Begin at the first line of the records below and, please, give each line again exactly until the line with "ha sido la tónica" is included.

Input below:

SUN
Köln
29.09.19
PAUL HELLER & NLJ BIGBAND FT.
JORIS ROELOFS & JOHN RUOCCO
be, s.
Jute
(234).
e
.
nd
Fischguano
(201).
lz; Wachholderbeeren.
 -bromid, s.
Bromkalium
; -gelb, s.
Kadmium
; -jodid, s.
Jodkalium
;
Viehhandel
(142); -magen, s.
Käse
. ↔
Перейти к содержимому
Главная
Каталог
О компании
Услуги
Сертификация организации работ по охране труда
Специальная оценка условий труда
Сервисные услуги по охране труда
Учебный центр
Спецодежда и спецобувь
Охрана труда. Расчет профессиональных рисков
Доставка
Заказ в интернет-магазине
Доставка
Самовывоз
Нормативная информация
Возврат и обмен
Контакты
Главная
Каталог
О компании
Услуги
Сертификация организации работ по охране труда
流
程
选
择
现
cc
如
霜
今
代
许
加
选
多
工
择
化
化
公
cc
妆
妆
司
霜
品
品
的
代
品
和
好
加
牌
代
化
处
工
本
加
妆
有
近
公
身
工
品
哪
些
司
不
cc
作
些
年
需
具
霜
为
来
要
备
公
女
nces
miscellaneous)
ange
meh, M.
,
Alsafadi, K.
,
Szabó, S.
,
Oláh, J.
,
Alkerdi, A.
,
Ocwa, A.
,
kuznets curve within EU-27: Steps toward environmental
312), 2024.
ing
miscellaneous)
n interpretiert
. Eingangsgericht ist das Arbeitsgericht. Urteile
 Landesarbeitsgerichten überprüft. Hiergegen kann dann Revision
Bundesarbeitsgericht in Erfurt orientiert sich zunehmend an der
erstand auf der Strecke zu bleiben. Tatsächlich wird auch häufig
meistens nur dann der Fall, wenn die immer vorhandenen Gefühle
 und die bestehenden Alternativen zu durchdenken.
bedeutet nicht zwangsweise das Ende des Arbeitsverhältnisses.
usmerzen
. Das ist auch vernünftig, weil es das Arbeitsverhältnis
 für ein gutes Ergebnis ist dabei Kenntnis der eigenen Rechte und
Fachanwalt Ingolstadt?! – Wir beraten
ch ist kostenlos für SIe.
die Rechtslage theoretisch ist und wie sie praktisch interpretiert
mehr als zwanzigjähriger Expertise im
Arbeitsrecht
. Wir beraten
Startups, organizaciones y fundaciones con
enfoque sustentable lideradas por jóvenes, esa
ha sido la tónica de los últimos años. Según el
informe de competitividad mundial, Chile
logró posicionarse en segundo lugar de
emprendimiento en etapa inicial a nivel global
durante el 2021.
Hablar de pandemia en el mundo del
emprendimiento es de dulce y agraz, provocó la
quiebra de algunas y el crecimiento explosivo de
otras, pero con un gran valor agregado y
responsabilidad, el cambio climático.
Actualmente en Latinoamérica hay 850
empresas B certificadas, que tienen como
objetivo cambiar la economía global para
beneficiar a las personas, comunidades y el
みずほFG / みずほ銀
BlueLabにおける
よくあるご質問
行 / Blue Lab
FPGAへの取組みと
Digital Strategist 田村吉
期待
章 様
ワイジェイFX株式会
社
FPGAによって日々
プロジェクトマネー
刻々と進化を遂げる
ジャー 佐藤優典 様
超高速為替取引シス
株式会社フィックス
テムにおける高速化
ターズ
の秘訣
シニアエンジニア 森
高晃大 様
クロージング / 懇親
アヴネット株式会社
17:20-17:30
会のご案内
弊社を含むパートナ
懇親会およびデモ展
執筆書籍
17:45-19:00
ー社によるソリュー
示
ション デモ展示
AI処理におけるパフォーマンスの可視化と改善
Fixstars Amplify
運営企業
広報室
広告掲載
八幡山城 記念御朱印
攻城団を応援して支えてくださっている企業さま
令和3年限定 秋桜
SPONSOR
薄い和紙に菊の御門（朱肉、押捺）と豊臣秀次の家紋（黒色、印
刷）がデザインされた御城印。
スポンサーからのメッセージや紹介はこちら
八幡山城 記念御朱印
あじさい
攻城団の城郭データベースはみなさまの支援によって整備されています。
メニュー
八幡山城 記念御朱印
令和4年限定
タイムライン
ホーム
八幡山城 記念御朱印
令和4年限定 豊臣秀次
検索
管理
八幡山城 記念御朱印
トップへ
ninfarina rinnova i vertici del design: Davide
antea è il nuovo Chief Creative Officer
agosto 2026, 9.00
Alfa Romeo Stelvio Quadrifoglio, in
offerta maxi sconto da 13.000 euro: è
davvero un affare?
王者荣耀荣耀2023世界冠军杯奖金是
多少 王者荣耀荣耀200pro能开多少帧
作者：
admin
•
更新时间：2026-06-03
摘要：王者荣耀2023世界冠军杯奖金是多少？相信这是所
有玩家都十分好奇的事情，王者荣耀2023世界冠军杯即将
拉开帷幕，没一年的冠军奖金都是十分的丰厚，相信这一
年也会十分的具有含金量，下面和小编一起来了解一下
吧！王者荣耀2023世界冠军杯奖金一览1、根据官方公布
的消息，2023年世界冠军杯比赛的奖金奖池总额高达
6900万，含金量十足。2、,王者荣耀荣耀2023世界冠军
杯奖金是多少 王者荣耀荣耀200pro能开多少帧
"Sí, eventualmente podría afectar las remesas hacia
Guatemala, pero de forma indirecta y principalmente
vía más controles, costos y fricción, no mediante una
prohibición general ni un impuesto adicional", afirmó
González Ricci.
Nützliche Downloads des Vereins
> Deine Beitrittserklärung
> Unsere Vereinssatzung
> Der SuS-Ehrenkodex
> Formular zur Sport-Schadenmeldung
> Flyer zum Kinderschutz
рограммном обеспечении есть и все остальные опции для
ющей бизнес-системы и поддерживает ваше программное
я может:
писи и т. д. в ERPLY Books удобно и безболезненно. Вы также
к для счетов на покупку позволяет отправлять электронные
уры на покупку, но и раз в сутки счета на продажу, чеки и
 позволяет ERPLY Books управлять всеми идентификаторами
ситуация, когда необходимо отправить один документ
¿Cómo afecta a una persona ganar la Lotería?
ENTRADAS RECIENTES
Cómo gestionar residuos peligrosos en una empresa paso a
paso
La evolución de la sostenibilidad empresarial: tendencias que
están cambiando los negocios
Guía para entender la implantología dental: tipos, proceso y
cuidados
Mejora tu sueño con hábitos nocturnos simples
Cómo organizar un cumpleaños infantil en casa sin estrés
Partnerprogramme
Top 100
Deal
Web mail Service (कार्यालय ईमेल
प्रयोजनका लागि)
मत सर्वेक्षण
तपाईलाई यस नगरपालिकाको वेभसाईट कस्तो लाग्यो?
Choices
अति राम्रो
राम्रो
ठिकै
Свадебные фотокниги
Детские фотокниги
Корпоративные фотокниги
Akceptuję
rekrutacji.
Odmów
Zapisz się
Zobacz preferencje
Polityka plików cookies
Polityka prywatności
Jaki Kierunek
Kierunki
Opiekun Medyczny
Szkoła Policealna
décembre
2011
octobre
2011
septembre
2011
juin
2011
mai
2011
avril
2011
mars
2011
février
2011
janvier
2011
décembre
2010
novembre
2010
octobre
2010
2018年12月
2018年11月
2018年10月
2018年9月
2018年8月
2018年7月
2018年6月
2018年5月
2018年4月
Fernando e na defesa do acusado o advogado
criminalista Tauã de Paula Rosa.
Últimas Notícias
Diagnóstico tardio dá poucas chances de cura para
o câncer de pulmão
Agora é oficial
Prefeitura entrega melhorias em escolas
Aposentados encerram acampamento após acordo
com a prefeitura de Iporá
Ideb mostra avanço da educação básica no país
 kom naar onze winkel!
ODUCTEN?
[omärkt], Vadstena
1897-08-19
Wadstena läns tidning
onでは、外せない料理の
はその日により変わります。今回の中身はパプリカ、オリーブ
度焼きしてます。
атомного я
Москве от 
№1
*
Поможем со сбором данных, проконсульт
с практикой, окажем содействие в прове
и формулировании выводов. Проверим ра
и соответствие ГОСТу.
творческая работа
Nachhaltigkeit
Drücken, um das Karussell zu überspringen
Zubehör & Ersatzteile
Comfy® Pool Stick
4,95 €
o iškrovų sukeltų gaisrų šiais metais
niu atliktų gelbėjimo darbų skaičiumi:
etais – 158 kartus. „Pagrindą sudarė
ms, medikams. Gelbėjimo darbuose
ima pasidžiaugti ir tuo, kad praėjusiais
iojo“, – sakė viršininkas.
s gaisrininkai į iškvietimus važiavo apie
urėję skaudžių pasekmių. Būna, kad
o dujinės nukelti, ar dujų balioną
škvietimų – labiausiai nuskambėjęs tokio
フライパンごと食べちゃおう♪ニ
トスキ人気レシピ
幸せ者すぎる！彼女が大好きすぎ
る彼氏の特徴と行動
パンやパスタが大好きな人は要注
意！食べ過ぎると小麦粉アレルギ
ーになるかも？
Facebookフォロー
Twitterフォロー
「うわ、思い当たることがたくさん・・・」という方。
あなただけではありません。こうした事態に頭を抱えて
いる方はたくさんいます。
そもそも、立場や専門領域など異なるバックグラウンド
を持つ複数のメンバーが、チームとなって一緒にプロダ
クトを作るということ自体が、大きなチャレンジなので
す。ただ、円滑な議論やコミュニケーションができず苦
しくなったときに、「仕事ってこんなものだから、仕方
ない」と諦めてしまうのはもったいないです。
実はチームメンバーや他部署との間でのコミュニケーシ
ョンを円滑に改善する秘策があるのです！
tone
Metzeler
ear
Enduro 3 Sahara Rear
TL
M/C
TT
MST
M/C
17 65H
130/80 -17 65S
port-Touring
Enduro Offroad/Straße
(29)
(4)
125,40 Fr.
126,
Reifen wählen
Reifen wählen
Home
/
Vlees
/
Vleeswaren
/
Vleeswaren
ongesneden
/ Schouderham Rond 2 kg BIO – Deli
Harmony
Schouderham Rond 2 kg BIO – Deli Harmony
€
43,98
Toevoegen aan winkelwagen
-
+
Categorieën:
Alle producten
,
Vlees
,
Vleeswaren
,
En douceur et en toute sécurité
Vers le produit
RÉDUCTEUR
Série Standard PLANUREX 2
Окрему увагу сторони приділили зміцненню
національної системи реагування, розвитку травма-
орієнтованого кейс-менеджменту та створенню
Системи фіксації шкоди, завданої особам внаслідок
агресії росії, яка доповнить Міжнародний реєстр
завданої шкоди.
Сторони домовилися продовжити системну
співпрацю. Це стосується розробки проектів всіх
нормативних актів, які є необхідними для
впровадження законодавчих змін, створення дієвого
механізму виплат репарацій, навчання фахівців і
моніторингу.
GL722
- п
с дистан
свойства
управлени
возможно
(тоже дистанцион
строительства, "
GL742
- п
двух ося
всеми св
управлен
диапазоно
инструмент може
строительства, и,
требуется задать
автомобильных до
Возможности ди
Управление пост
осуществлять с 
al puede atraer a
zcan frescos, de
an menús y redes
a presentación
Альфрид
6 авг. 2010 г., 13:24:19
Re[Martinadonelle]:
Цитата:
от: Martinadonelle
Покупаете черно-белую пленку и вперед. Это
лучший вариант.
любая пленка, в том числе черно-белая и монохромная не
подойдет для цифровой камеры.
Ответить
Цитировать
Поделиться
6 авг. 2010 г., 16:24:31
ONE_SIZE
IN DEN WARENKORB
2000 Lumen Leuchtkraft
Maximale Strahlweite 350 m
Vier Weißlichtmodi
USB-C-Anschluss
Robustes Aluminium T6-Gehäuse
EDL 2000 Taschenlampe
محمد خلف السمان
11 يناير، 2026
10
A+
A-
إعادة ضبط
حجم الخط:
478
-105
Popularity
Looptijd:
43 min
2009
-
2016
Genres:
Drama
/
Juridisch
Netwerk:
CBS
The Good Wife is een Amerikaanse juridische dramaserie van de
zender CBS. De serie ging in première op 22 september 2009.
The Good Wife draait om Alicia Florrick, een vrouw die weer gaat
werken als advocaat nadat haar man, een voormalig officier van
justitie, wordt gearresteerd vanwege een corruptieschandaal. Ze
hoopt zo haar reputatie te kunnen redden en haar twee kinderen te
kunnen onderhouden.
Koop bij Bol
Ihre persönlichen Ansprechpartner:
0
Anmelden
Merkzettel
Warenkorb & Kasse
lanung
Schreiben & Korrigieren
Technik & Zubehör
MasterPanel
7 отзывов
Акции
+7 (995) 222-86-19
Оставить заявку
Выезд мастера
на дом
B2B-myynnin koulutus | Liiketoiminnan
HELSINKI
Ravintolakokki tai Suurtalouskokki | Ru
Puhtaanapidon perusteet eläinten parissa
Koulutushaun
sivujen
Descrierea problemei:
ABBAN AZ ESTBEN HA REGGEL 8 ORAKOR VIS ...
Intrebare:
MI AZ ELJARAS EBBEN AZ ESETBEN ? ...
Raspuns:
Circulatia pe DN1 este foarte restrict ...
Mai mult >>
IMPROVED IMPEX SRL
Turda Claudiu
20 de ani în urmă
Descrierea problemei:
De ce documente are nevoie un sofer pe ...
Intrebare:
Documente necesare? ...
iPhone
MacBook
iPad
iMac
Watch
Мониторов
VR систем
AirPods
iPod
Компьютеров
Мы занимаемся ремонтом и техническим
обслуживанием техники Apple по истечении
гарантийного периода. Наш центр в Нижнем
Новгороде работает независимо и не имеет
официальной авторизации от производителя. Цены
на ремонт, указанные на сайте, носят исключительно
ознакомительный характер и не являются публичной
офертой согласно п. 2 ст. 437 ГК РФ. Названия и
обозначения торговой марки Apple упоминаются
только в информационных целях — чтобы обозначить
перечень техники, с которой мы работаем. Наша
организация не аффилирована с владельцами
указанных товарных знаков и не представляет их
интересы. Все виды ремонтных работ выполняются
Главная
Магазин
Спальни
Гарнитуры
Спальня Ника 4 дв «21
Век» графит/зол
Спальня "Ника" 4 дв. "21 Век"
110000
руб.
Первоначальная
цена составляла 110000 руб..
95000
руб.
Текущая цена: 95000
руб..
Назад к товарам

End of Input.

▶ _Answer space_
SUN
Köln
29.09.19
PAUL HELLER & NLJ BIGBAND FT.
JORIS ROELOFS & JOHN RUOCCO
be, s.
Jute
(234).
e
.
nd
Fischguano
(201).
lz; Wachholderbeeren.
 -bromid, s.
Bromkalium
; -gelb, s.
Kadmium
; -jodid, s.
Jodkalium
;
Viehhandel
(142); -magen, s.
Käse
. ↔
Перейти к содержимому
Главная
Каталог
О компании
Услуги
Сертификация организации работ по охране труда
Специальная оценка условий труда
Сервисные услуги по охране труда
Учебный центр
Спецодежда и спецобувь
Охрана труда. Расчет профессиональных рисков
Доставка
Заказ в интернет-магазине
Доставка
Самовывоз
Нормативная информация
Возврат и обмен
Контакты
Главная
Каталог
О компании
Услуги
Сертификация организации работ по охране труда
流
程
选
择
现
cc
如
霜
今
代
许
加
选
多
工
择
化
化
公
cc
妆
妆
司
霜
品
品
的
代
品
和
好
加
牌
代
化
处
工
本
加
妆
有
近
公
身
工
品
哪
些
司
不
cc
作
些
年
需
具
霜
为
来
要
备
公
女
nces
miscellaneous)
ange
meh, M.
,
Alsafadi, K.
,
Szabó, S.
,
Oláh, J.
,
Alkerdi, A.
,
Ocwa, A.
,
kuznets curve within EU-27: Steps toward environmental
312), 2024.
ing
miscellaneous)
n interpretiert
. Eingangsgericht ist das Arbeitsgericht. Urteile
 Landesarbeitsgerichten überprüft. Hiergegen kann dann Revision
Bundesarbeitsgericht in Erfurt orientiert sich zunehmend an der
erstand auf der Strecke zu bleiben. Tatsächlich wird auch häufig
meistens nur dann der Fall, wenn die immer vorhandenen Gefühle
 und die bestehenden Alternativen zu durchdenken.
bedeutet nicht zwangsweise das Ende des Arbeitsverhältnisses.
usmerzen
. Das ist auch vernünftig, weil es das Arbeitsverhältnis
 für ein gutes Ergebnis ist dabei Kenntnis der eigenen Rechte und
Fachanwalt Ingolstadt?! – Wir beraten
ch ist kostenlos für SIe.
die Rechtslage theoretisch ist und wie sie praktisch interpretiert
mehr als zwanzigjähriger Expertise im
Arbeitsrecht
. Wir beraten
Startups, organizaciones y fundaciones con
enfoque sustentable lideradas por jóvenes, esa
ha sido la tónica de los últimos años. Según el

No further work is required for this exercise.